Mladica (/sl/, Mladiza) is a former settlement in the Municipality of Semič in southeastern Slovenia. It is now part of the town of Semič. The area is part of the traditional region of Lower Carniola. The municipality is now included in the Southeast Slovenia Statistical Region.

==Geography==
Mladica is a clustered settlement on a low outcropping with sinkholes southeast of Semič. There are tilled fields surrounding the former village, some of them on broad agricultural terraces. The soil is sandy and relatively fertile. There is a spring along the road through the village.

==History==
According to the Semič land registry, Mladica consisted of two farms in 1536, 1550, and 1610.
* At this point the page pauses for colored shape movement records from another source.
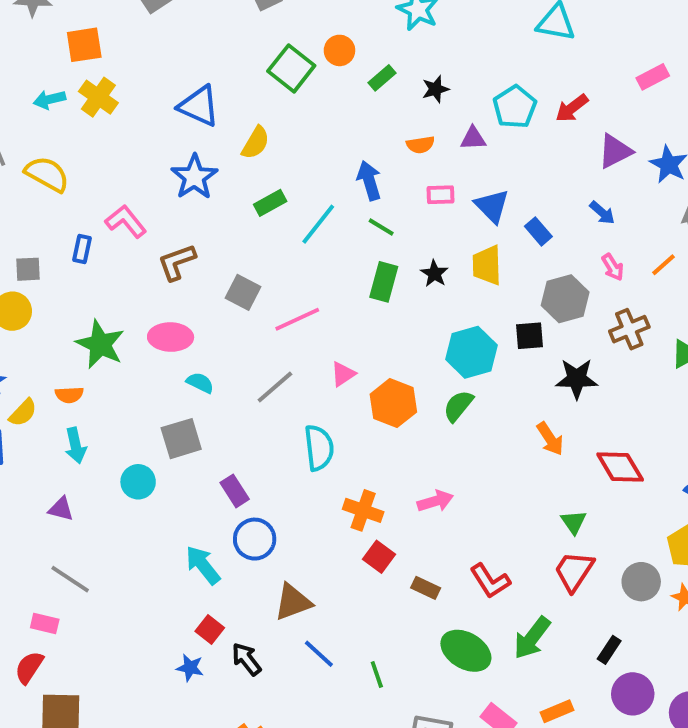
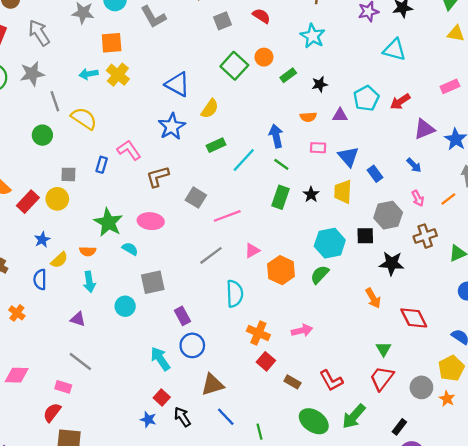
cyan semicircle: (200, 383) -> (130, 249), moved

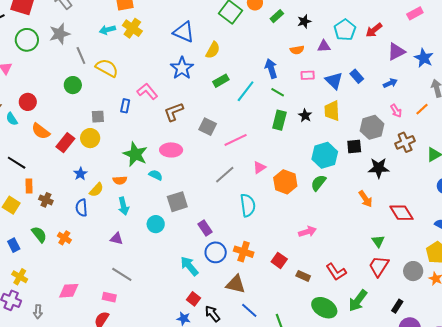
blue arrow: (414, 165) -> (390, 83), turned -64
blue rectangle: (375, 174) -> (357, 76), moved
orange cross: (258, 333) -> (244, 252), moved
brown triangle: (212, 385) -> (236, 284), turned 35

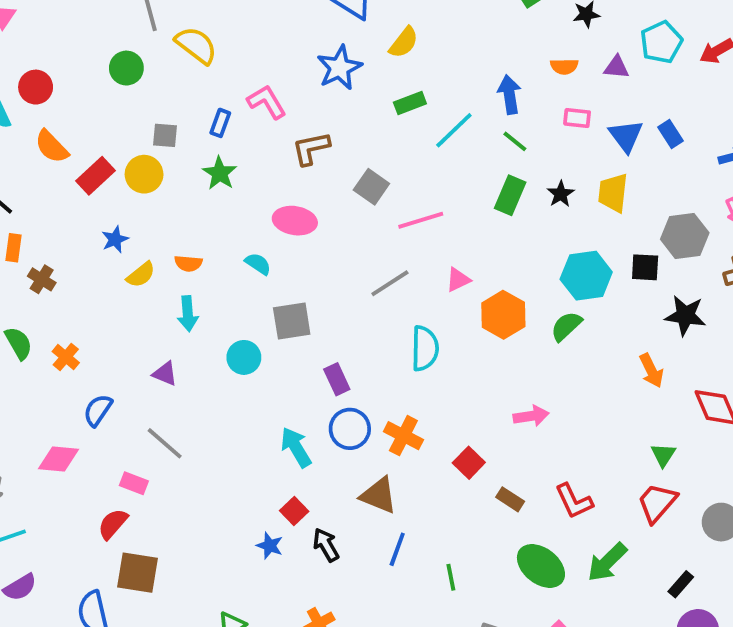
green star: (135, 154) -> (220, 173), moved, size x0.7
blue semicircle: (82, 208) -> (98, 410), moved, turned 30
blue line: (249, 310) -> (397, 549), turned 60

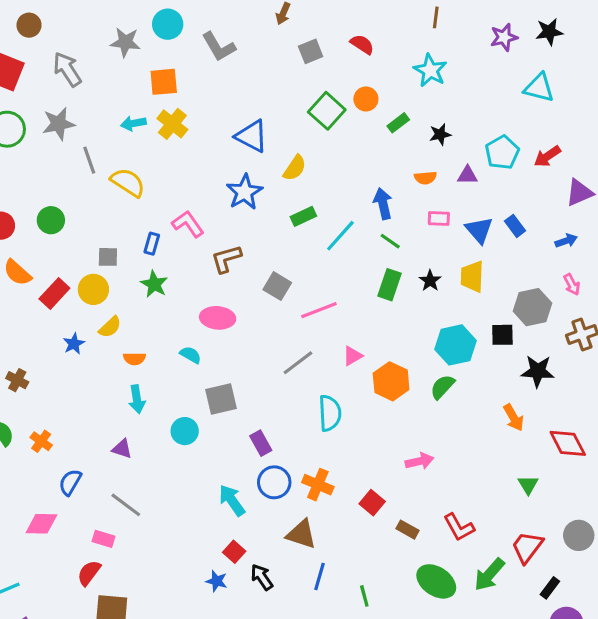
green circle: (126, 68) -> (51, 220), moved
yellow semicircle: (141, 275) -> (110, 327), moved
red trapezoid: (657, 503) -> (527, 547), moved

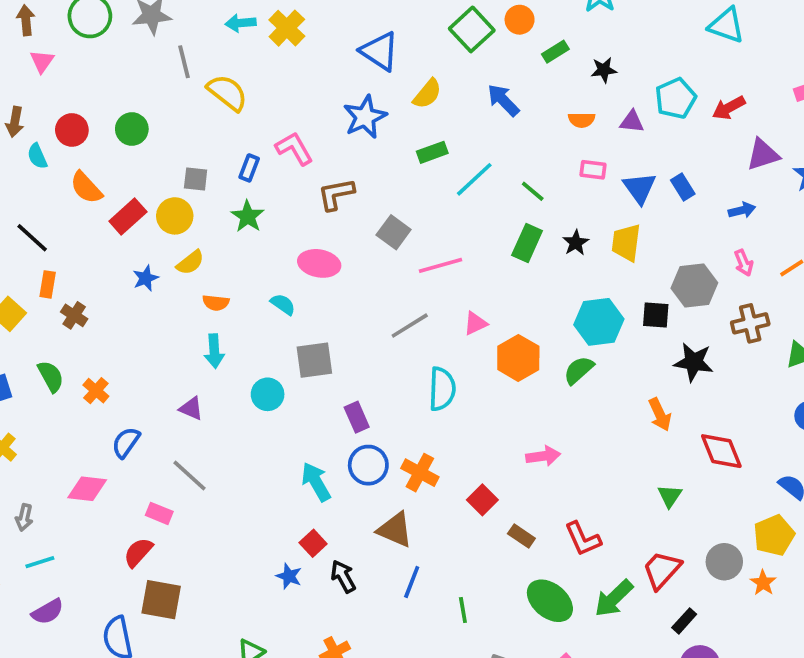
blue arrow: (383, 204) -> (503, 100), moved, turned -36

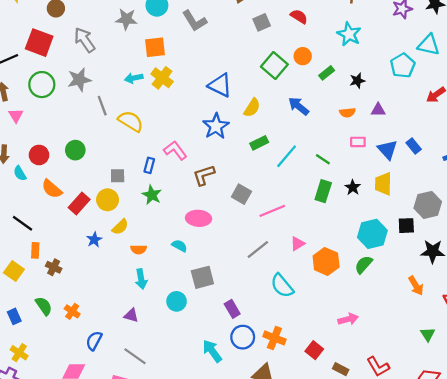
cyan pentagon: (676, 98) -> (403, 66), moved
cyan semicircle: (442, 389) -> (282, 286), turned 145

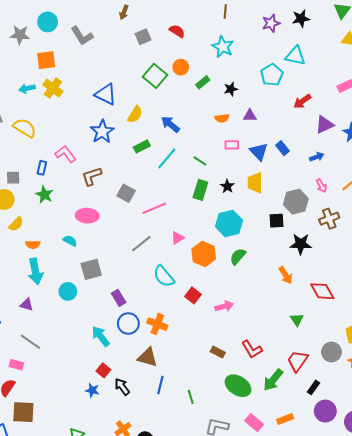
blue arrow: (299, 106) -> (170, 124), moved
cyan hexagon: (372, 234) -> (229, 223), moved
cyan arrow: (141, 279) -> (35, 271), size x1.4
red square: (314, 350) -> (193, 295), moved

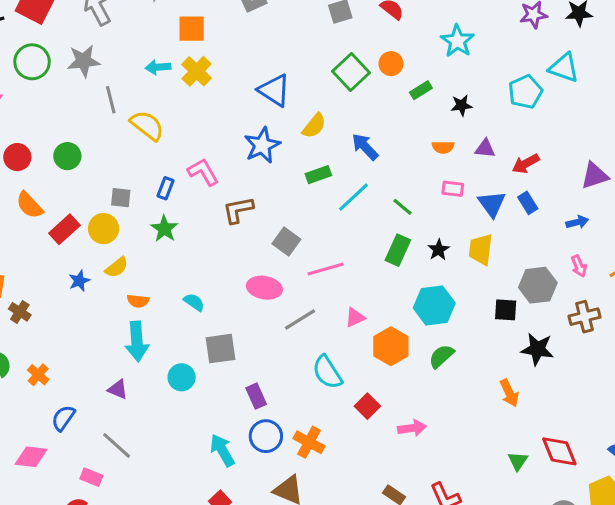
red arrow: (302, 101) -> (526, 164), moved
pink ellipse: (87, 216) -> (264, 288), moved
red diamond: (322, 291) -> (559, 451), moved

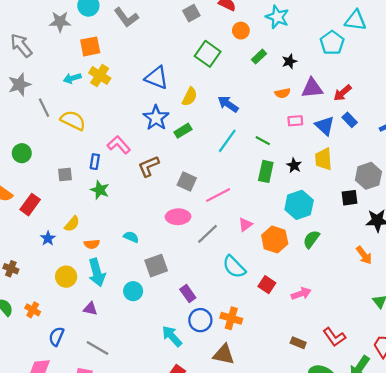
orange circle: (391, 64) -> (241, 31), moved
purple triangle: (485, 148) -> (312, 88), size x1.5
green rectangle: (318, 175) -> (183, 131), moved
yellow circle: (103, 229) -> (66, 277), moved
During the Second World War, on September 27, 1942, Italian forces brought nine hostages to Mladica and shot them at the crossroads northeast of the village. A memorial was installed at the site in 1952. After the Italian capitulation in 1943, the Partisans operated a shoe workshop in Mladica and also stored leather in the village.

Mladica was annexed by the town of Semič in 2001, ending its existence as a separate village.